* _Task to complete_
Leave every picture out and write out the records below exactly.

* _Saved entries_
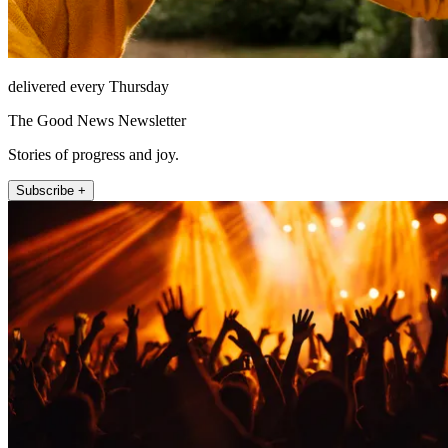
delivered every Thursday
The Good News Newsletter
Stories of progress and joy.
Subscribe +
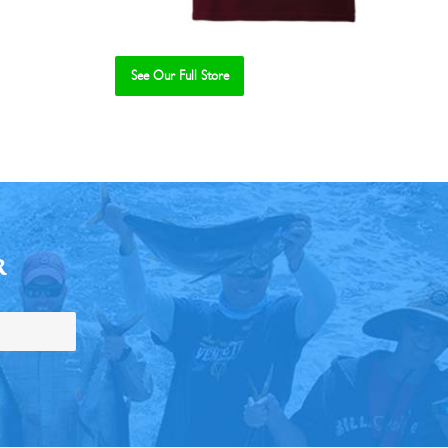
See Our Full Store
R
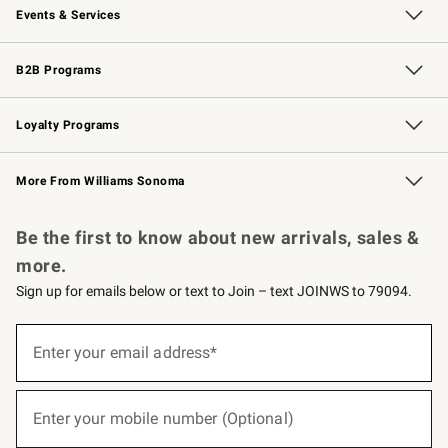
Events & Services
Wedding & Gift Registry
Events
Gift Cards
Free Design Services
Knife Sharpening
B2B Programs
B2B Overview
Trade
Corporate Gifting
Contract
Professional Chefs
Loyalty Programs
Williams Sonoma Credit Card
Williams Sonoma Reserve
Key Rewards
More From Williams Sonoma
Request a Catalog
Personalized Wine
Williams Sonoma Wine Shop
Be the first to know about new arrivals, sales &
more.
Sign up for emails below or text to Join – text JOINWS to 79094.
(required)
Sign
up
Enter your email address*
for
emails
below
(required)
or
Enter your mobile number (Optional)
text
to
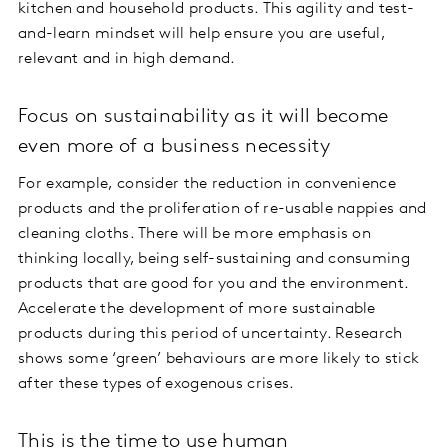
kitchen and household products. This agility and test-
and-learn mindset will help ensure you are useful,
relevant and in high demand.
Focus on sustainability as it will become
even more of a business necessity
For example, consider the reduction in convenience
products and the proliferation of re-usable nappies and
cleaning cloths. There will be more emphasis on
thinking locally, being self-sustaining and consuming
products that are good for you and the environment.
Accelerate the development of more sustainable
products during this period of uncertainty. Research
shows some ‘green’ behaviours are more likely to stick
after these types of exogenous crises.
This is the time to use human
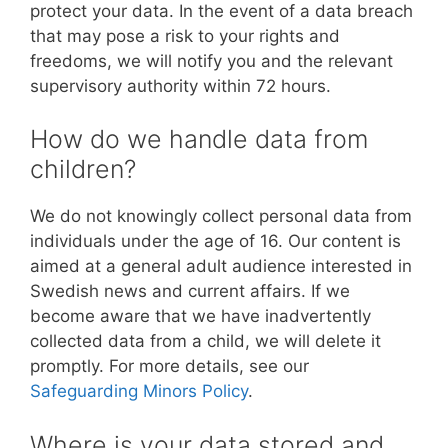
protect your data. In the event of a data breach
that may pose a risk to your rights and
freedoms, we will notify you and the relevant
supervisory authority within 72 hours.
How do we handle data from
children?
We do not knowingly collect personal data from
individuals under the age of 16. Our content is
aimed at a general adult audience interested in
Swedish news and current affairs. If we
become aware that we have inadvertently
collected data from a child, we will delete it
promptly. For more details, see our
Safeguarding Minors Policy
.
Where is your data stored and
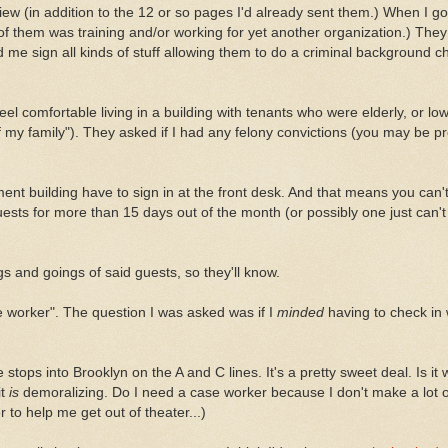
ew (in addition to the 12 or so pages I'd already sent them.) When I go
 them was training and/or working for yet another organization.) They 
 me sign all kinds of stuff allowing them to do a criminal background c
feel comfortable living in a building with tenants who were elderly, or l
alf my family"). They asked if I had any felony convictions (you may be 
ment building have to sign in at the front desk. And that means you can
ts for more than 15 days out of the month (or possibly one just can'
s and goings of said guests, so they'll know.
 worker". The question I was asked was if I
minded
having to check in
tops into Brooklyn on the A and C lines. It's a pretty sweet deal. Is it
it
is
demoralizing. Do I need a case worker because I don't make a lot 
 to help me get out of theater...)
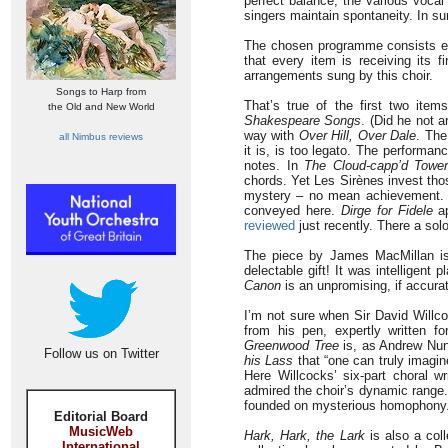
perfect balance, the various vocal 
singers maintain spontaneity. In s
The chosen programme consists ent
that every item is receiving its f
arrangements sung by this choir.
Songs to Harp from
That’s true of the first two it
the Old and New World
Shakespeare Songs
. (Did he not 
way with
Over Hill, Over Dale
. The
all Nimbus reviews
it is, is too legato. The performa
notes. In
The Cloud-capp’d Towe
chords. Yet Les Sirènes invest thos
mystery – no mean achievement. 
conveyed here.
Dirge for Fidele
ap
reviewed
just recently. There a sol
The piece by James MacMillan is 
delectable gift! It was intelligent
Canon
is an unpromising, if accurate
I’m not sure when Sir David Willc
from his pen, expertly written f
Greenwood Tree
is, as Andrew Nun
Follow us on Twitter
his Lass
that “one can truly imagin
Here Willcocks’ six-part choral wr
admired the choir’s dynamic range
founded on mysterious homophony
Editorial Board
MusicWeb
Hark, Hark, the Lark
is also a coll
International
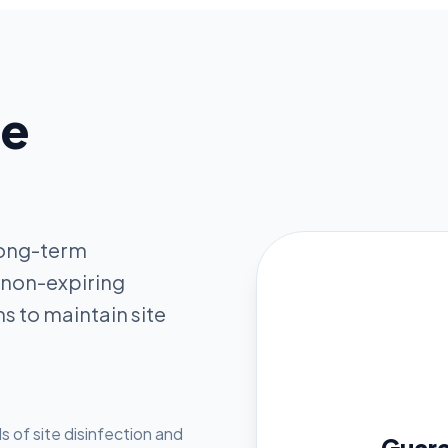
ne
 long-term
 non-expiring
s to maintain site
s of site disinfection and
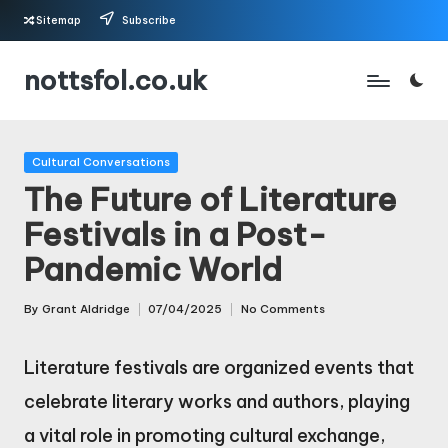
Sitemap
Subscribe
Skip
nottsfol.co.uk
to
content
Posted
Cultural Conversations
in
The Future of Literature
Festivals in a Post-
Pandemic World
By
Grant Aldridge
07/04/2025
No Comments
Posted
by
Literature festivals are organized events that
celebrate literary works and authors, playing
a vital role in promoting cultural exchange,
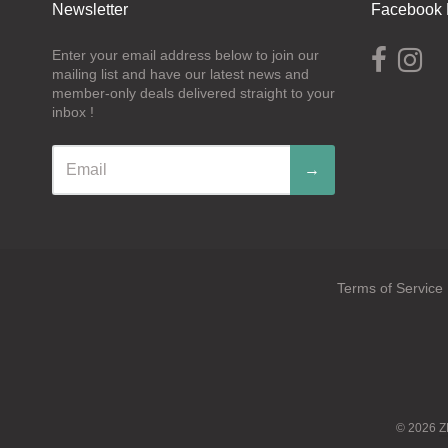
Newsletter
Facebook 
Enter your email address below to join our
mailing list and have our latest news and
member-only deals delivered straight to your
inbox !
→
Terms of Service
Navigation:
Footer
menu
© 2026
Z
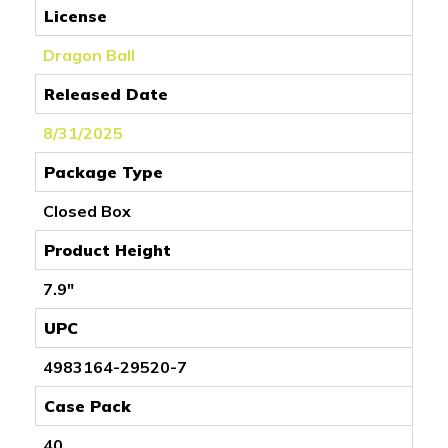
License
Dragon Ball
Released Date
8/31/2025
Package Type
Closed Box
Product Height
7.9"
UPC
4983164-29520-7
Case Pack
40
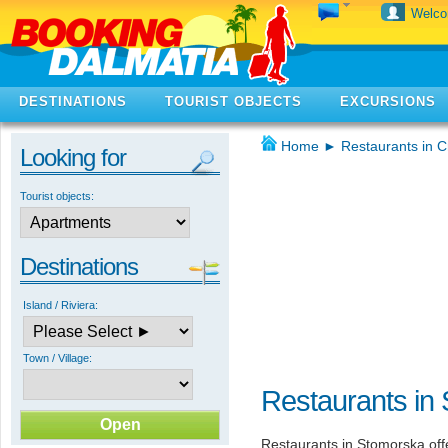
Welc
DESTINATIONS
TOURIST OBJECTS
EXCURSIONS
Home
►
Restaurants in C
Looking for
Tourist objects:
Destinations
Island / Riviera:
Town / Village:
Restaurants in
Restaurants in Stomorska offe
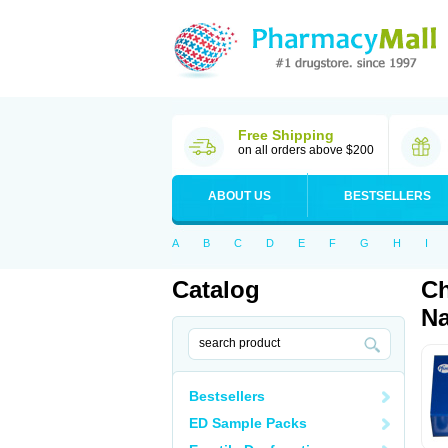
Free Shipping
on all orders above $200
ABOUT US
BESTSELLERS
A
B
C
D
E
F
G
H
I
Catalog
Ch
Na
Bestsellers
ED Sample Packs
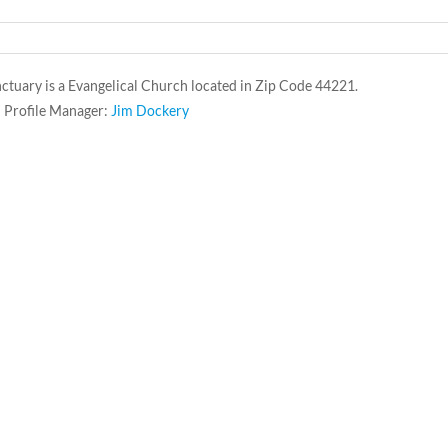
ctuary is a Evangelical Church located in Zip Code 44221.
 Profile Manager:
Jim Dockery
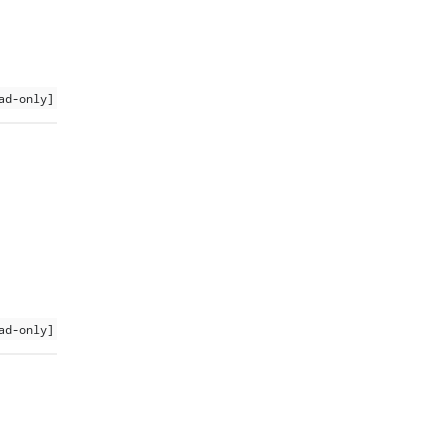
ad-only]
ad-only]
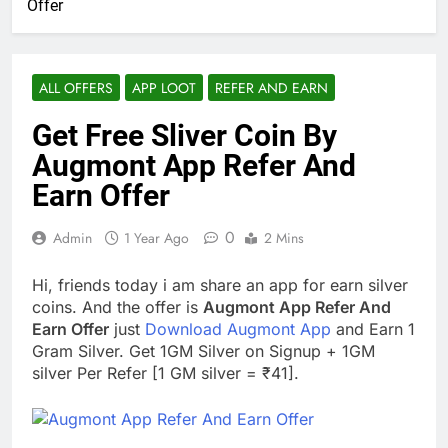
Offer
ALL OFFERS
APP LOOT
REFER AND EARN
Get Free Sliver Coin By
Augmont App Refer And
Earn Offer
0
Admin
1 Year Ago
2 Mins
Hi, friends today i am share an app for earn silver
coins. And the offer is
Augmont App Refer And
Earn Offer
just
Download Augmont App
and Earn 1
Gram Silver. Get 1GM Silver on Signup + 1GM
silver Per Refer [1 GM silver = ₹41].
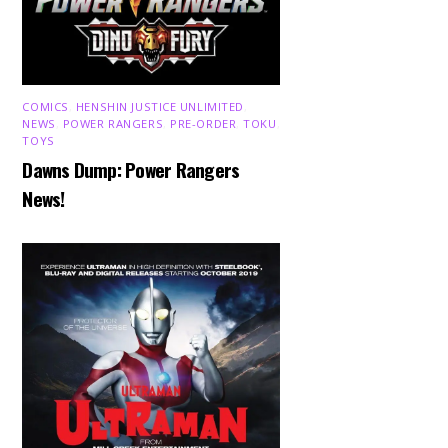
COMICS
,
HENSHIN JUSTICE UNLIMITED
,
NEWS
,
POWER RANGERS
,
PRE-ORDER
,
TOKU
,
TOYS
Dawns Dump: Power Rangers
News!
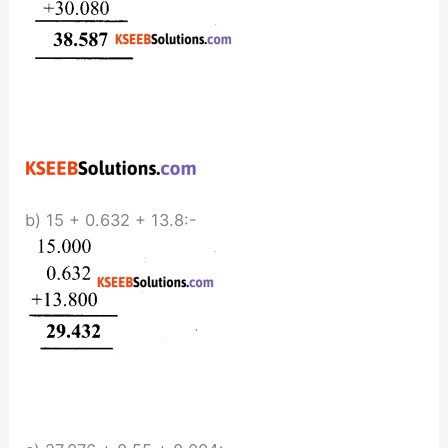
b) 15 + 0.632 + 13.8:-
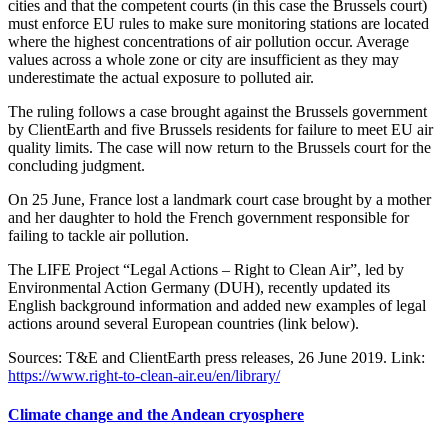
cities and that the competent courts (in this case the Brussels court)
must enforce EU rules to make sure monitoring stations are located
where the highest concentrations of air pollution occur. Average
values across a whole zone or city are insufficient as they may
underestimate the actual exposure to polluted air.
The ruling follows a case brought against the Brussels government
by ClientEarth and five Brussels residents for failure to meet EU air
quality limits. The case will now return to the Brussels court for the
concluding judgment.
On 25 June, France lost a landmark court case brought by a mother
and her daughter to hold the French government responsible for
failing to tackle air pollution.
The LIFE Project “Legal Actions – Right to Clean Air”, led by
Environmental Action Germany (DUH), recently updated its
English background information and added new examples of legal
actions around several European countries (link below).
Sources: T&E and ClientEarth press releases, 26 June 2019. Link:
https://www.right-to-clean-air.eu/en/library/
Climate change and the Andean cryosphere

* _Solved exercise_
delivered every Thursday
The Good News Newsletter
Stories of progress and joy.
Subscribe +
See Our Full Store
R
Events & Services
Wedding & Gift Registry
Events
Gift Cards
Free Design Services
Knife Sharpening
B2B Programs
B2B Overview
Trade
Corporate Gifting
Contract
Professional Chefs
Loyalty Programs
Williams Sonoma Credit Card
Williams Sonoma Reserve
Key Rewards
More From Williams Sonoma
Request a Catalog
Personalized Wine
Williams Sonoma Wine Shop
Be the first to know about new arrivals, sales &
more.
Sign up for emails below or text to Join – text JOINWS to 79094.
(required)
Sign
up
Enter your email address*
for
emails
below
(required)
or
Enter your mobile number (Optional)
text
to
kitchen and household products. This agility and test-
and-learn mindset will help ensure you are useful,
relevant and in high demand.
Focus on sustainability as it will become
even more of a business necessity
For example, consider the reduction in convenience
products and the proliferation of re-usable nappies and
cleaning cloths. There will be more emphasis on
thinking locally, being self-sustaining and consuming
products that are good for you and the environment.
Accelerate the development of more sustainable
products during this period of uncertainty. Research
shows some ‘green’ behaviours are more likely to stick
after these types of exogenous crises.
This is the time to use human
protect your data. In the event of a data breach
that may pose a risk to your rights and
freedoms, we will notify you and the relevant
supervisory authority within 72 hours.
How do we handle data from
children?
We do not knowingly collect personal data from
individuals under the age of 16. Our content is
aimed at a general adult audience interested in
Swedish news and current affairs. If we
become aware that we have inadvertently
collected data from a child, we will delete it
promptly. For more details, see our
Safeguarding Minors Policy
.
Where is your data stored and
ew (in addition to the 12 or so pages I'd already sent them.) When I go
 them was training and/or working for yet another organization.) They 
 me sign all kinds of stuff allowing them to do a criminal background c
feel comfortable living in a building with tenants who were elderly, or l
alf my family"). They asked if I had any felony convictions (you may be 
ment building have to sign in at the front desk. And that means you can
ts for more than 15 days out of the month (or possibly one just can'
s and goings of said guests, so they'll know.
 worker". The question I was asked was if I
minded
having to check in
tops into Brooklyn on the A and C lines. It's a pretty sweet deal. Is it
it
is
demoralizing. Do I need a case worker because I don't make a lot 
 to help me get out of theater...)
perfect balance, the various vocal 
singers maintain spontaneity. In s
The chosen programme consists ent
that every item is receiving its f
arrangements sung by this choir.
Songs to Harp from
That’s true of the first two it
the Old and New World
Shakespeare Songs
. (Did he not 
way with
Over Hill, Over Dale
. The
all Nimbus reviews
it is, is too legato. The performa
notes. In
The Cloud-capp’d Towe
chords. Yet Les Sirènes invest thos
mystery – no mean achievement. 
conveyed here.
Dirge for Fidele
ap
reviewed
just recently. There a sol
The piece by James MacMillan is 
delectable gift! It was intelligent
Canon
is an unpromising, if accurate
I’m not sure when Sir David Willc
from his pen, expertly written f
Greenwood Tree
is, as Andrew Nun
Follow us on Twitter
his Lass
that “one can truly imagin
Here Willcocks’ six-part choral wr
admired the choir’s dynamic range
founded on mysterious homophony
Editorial Board
MusicWeb
Hark, Hark, the Lark
is also a coll
International
ne
 long-term
 non-expiring
s to maintain site
s of site disinfection and
Sitemap
Subscribe
Skip
nottsfol.co.uk
to
content
Posted
Cultural Conversations
in
The Future of Literature
Festivals in a Post-
Pandemic World
By
Grant Aldridge
07/04/2025
No Comments
Posted
by
Literature festivals are organized events that
celebrate literary works and authors, playing
a vital role in promoting cultural exchange,
Newsletter
Facebook 
Enter your email address below to join our
mailing list and have our latest news and
member-only deals delivered straight to your
inbox !
→
Terms of Service
Navigation:
Footer
menu
© 2026
Z
License
Dragon Ball
Released Date
8/31/2025
Package Type
Closed Box
Product Height
7.9"
UPC
4983164-29520-7
Case Pack
40
Welc
DESTINATIONS
TOURIST OBJECTS
EXCURSIONS
Home
►
Restaurants in C
Looking for
Tourist objects:
Destinations
Island / Riviera:
Town / Village:
Restaurants in
Restaurants in Stomorska offe
Free Shipping
on all orders above $200
ABOUT US
BESTSELLERS
A
B
C
D
E
F
G
H
I
Catalog
Ch
Na
Bestsellers
ED Sample Packs
ctuary is a Evangelical Church located in Zip Code 44221.
 Profile Manager:
Jim Dockery
ad-only]
ad-only]
Offer
ALL OFFERS
APP LOOT
REFER AND EARN
Get Free Sliver Coin By
Augmont App Refer And
Earn Offer
0
Admin
1 Year Ago
2 Mins
Hi, friends today i am share an app for earn silver
coins. And the offer is
Augmont App Refer And
Earn Offer
just
Download Augmont App
and Earn 1
Gram Silver. Get 1GM Silver on Signup + 1GM
silver Per Refer [1 GM silver = ₹41].
COMICS
,
HENSHIN JUSTICE UNLIMITED
,
NEWS
,
POWER RANGERS
,
PRE-ORDER
,
TOKU
,
TOYS
Dawns Dump: Power Rangers
News!
b) 15 + 0.632 + 13.8:-
cities and that the competent courts (in this case the Brussels court)
must enforce EU rules to make sure monitoring stations are located
where the highest concentrations of air pollution occur. Average
values across a whole zone or city are insufficient as they may
underestimate the actual exposure to polluted air.
The ruling follows a case brought against the Brussels government
by ClientEarth and five Brussels residents for failure to meet EU air
quality limits. The case will now return to the Brussels court for the
concluding judgment.
On 25 June, France lost a landmark court case brought by a mother
and her daughter to hold the French government responsible for
failing to tackle air pollution.
The LIFE Project “Legal Actions – Right to Clean Air”, led by
Environmental Action Germany (DUH), recently updated its
English background information and added new examples of legal
actions around several European countries (link below).
Sources: T&E and ClientEarth press releases, 26 June 2019. Link:
https://www.right-to-clean-air.eu/en/library/
Climate change and the Andean cryosphere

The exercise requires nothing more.